-- Opening Marker --
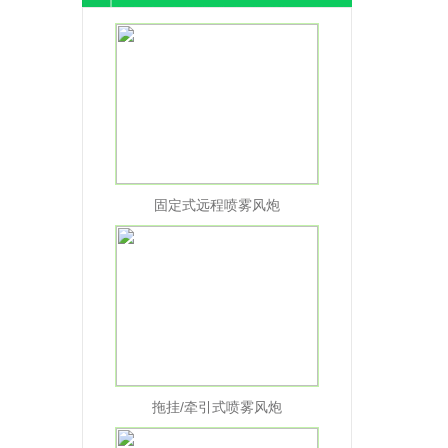
固定式远程喷雾风炮
拖挂/牵引式喷雾风炮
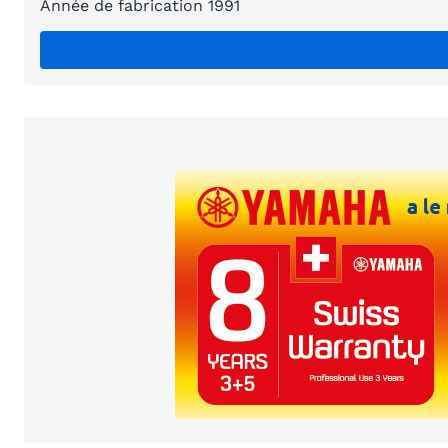
Année de fabrication 1991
-- Closing Marker --
- [Problem to solve]
Return the material in full and unaltered, minus its pictures.

- [Task result]
固定式远程喷雾风炮
拖挂/牵引式喷雾风炮
Année de fabrication 1991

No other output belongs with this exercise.